# Braking



## Rhimestonetiger (Jan 21, 2021)

I have also noticed thay when i come to a full stop with the ctd when i let go of the brakes it feels like it lets it go late and it jolts be forward a bit does anybody else have this issue?


----------



## 15cruzediesel (Sep 30, 2019)

Normal. The ecm puts the car in neutral. I believe it is for a smoother idle time while not moving. Takes the converter load off the engine for a bit.

I find it annoying but have grown use to it. Slipping the shifter into manual keeps it in gear.


----------



## pandrad61 (Jul 8, 2015)

15cruzediesel said:


> Normal. The ecm puts the car in neutral. I believe it is for a smoother idle time while not moving. Takes the converter load off the engine for a bit.
> 
> I find it annoying but have grown use to it. Slipping the shifter into manual keeps it in gear.

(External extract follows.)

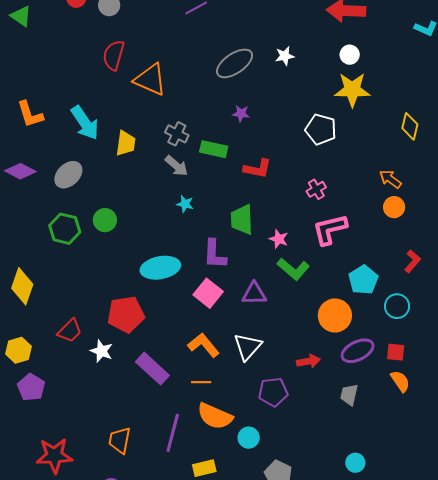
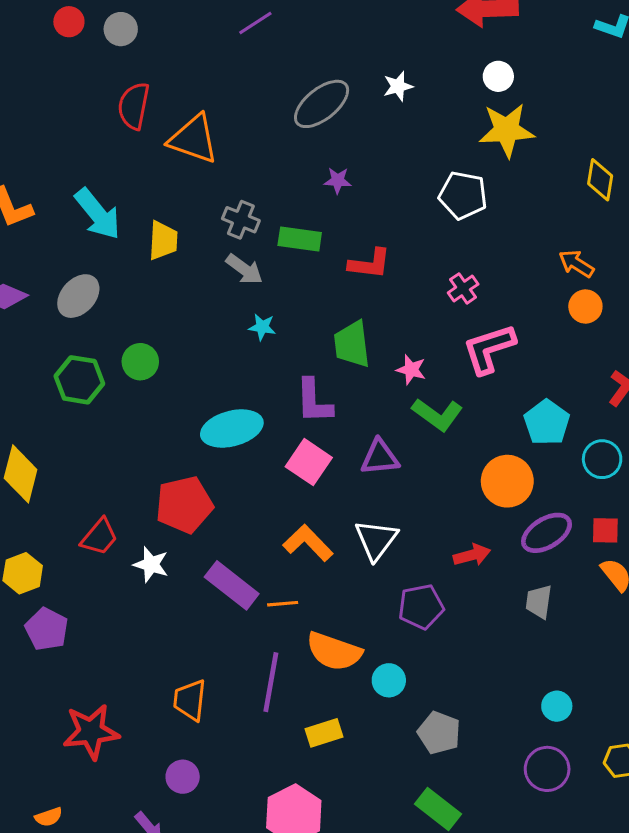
orange line: (201, 382) -> (283, 604), moved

On the GM press release I saw it was made for city mpg. This way the engine doesn’t have drag by the TQ in N.


----------



## Tomko (Jun 1, 2013)

Rhimestonetiger said:


> I have also noticed thay when i come to a full stop with the ctd when i let go of the brakes it feels like it lets it go late and it jolts be forward a bit does anybody else have this issue?


Known problem with this Aisin transmission. It typically becomes more pronounced during warmer weather.

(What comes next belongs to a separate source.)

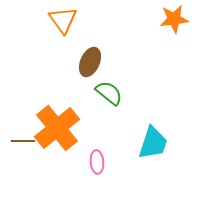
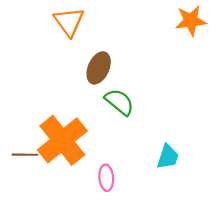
cyan trapezoid: (153, 143) -> (168, 157), size x0.7

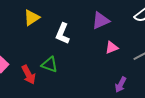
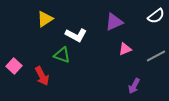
white L-shape: (63, 34) -> (76, 35), turned -85
green triangle: (50, 65) -> (62, 55), moved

There are things you can do to help improve it. Such as multiple fluid flushes with a higher performance fluid, like Amsoil Signature Series. Or positioning the shifter in manual just as your coming to a stop.

But the problem only truly goes away with the more expensive messures of replacing the valve body or the entire transmission itself. 

How many kilometres do you have on your car?


----------



## Rhimestonetiger (Jan 21, 2021)

Tomko said:


> Known problem with this Aisin transmission. It typically becomes more pronounced during warmer weather.
> 
> There are things you can do to help improve it. Such as multiple fluid flushes with a higher performance fluid, like Amsoil Signature Series. Or positioning the shifter in manual just as your coming to a stop.
> 
> ...


I have 82 thousand km


----------



## MP81 (Jul 20, 2015)

Yup, ours has been doing this for years - sometimes, it's so harsh it feels like you've gotten rear-ended, because you're getting on the gas and it still hasn't bothered to shift back into drive.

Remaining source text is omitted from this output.